* DATA TO EXAMINE:
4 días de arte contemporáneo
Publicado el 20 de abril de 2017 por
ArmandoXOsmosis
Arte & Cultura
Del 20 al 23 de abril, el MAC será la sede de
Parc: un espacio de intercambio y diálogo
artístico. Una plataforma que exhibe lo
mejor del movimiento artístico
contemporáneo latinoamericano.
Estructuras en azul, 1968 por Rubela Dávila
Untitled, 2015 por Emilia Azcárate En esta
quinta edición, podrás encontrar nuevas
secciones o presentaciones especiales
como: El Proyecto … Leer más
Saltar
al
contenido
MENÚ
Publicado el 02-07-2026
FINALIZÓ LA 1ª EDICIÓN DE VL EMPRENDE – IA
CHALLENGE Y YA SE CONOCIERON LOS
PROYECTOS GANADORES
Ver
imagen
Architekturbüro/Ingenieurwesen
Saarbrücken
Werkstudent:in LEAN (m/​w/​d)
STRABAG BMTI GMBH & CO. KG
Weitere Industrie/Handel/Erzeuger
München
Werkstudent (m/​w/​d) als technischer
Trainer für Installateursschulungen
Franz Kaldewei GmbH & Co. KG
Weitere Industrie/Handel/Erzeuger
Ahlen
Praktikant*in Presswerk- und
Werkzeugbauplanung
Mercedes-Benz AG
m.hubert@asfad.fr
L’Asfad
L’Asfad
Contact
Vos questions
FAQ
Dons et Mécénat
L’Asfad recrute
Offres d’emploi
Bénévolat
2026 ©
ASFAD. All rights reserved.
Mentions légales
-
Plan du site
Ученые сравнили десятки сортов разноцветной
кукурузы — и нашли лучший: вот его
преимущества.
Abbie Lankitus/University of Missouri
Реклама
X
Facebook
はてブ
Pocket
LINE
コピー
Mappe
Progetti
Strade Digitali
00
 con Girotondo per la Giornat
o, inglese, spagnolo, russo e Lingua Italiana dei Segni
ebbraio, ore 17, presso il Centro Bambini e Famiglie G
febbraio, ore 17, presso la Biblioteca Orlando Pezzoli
* * *
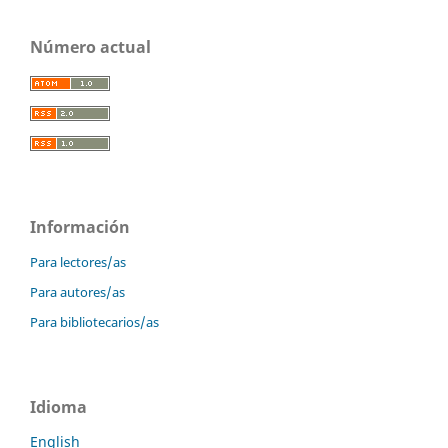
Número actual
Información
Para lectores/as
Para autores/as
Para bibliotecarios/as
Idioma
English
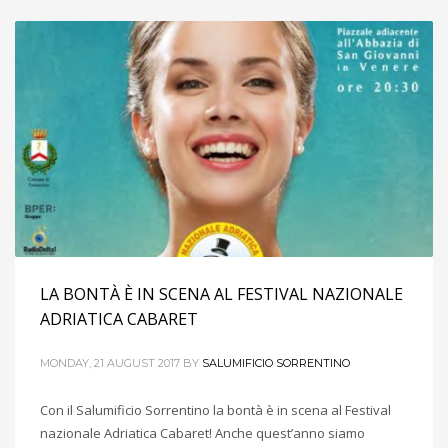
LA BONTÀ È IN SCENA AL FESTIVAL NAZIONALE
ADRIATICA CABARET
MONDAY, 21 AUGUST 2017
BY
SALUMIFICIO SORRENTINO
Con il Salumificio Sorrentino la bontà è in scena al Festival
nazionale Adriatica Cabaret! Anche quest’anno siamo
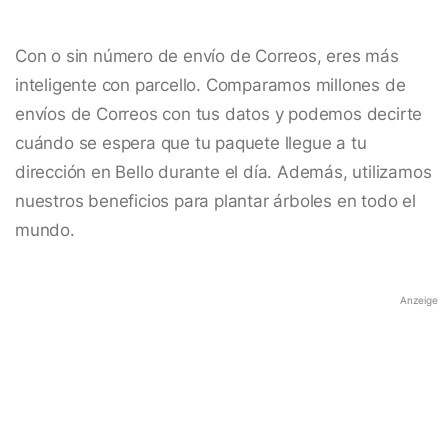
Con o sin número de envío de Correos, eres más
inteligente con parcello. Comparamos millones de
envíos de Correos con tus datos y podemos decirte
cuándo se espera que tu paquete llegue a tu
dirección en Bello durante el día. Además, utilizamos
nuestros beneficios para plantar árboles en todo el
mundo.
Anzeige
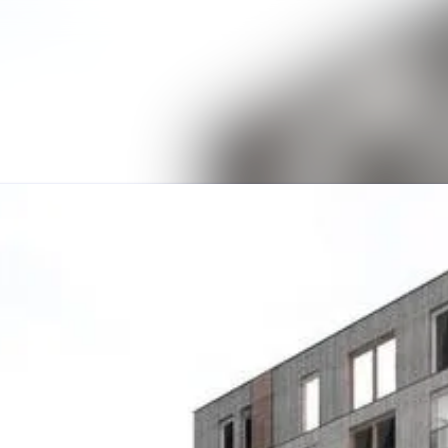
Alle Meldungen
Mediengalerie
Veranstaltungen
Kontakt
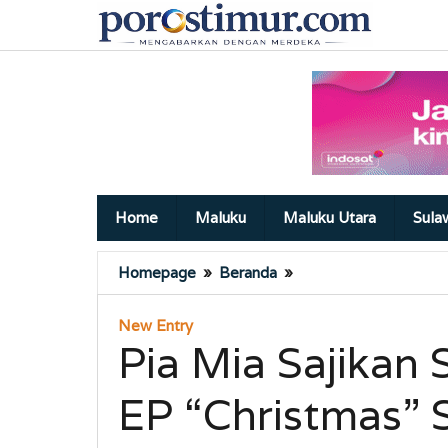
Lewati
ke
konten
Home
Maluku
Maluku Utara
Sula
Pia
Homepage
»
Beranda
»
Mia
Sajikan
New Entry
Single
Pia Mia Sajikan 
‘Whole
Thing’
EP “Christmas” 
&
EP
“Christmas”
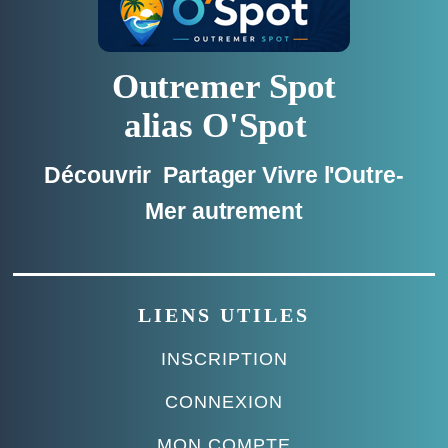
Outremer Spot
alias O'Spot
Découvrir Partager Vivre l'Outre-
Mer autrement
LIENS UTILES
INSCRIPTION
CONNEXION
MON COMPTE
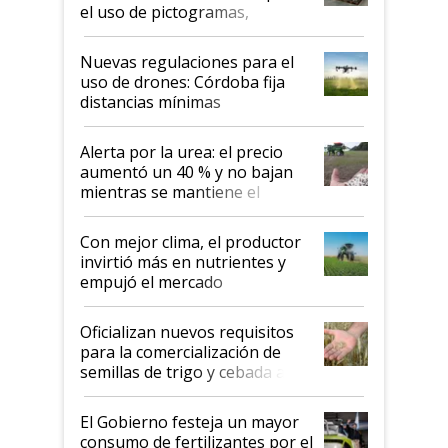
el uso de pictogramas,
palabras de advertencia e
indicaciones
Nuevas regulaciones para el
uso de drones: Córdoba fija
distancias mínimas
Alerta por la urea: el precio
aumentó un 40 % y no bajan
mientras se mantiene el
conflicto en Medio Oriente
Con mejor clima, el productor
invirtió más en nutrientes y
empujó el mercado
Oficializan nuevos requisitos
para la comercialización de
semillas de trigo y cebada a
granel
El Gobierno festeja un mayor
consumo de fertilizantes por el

* THE PROBLEM:
List every line above that contains the word "contemporáneo".

* EXERCISE OUTPUT:
4 días de arte contemporáneo
contemporáneo latinoamericano.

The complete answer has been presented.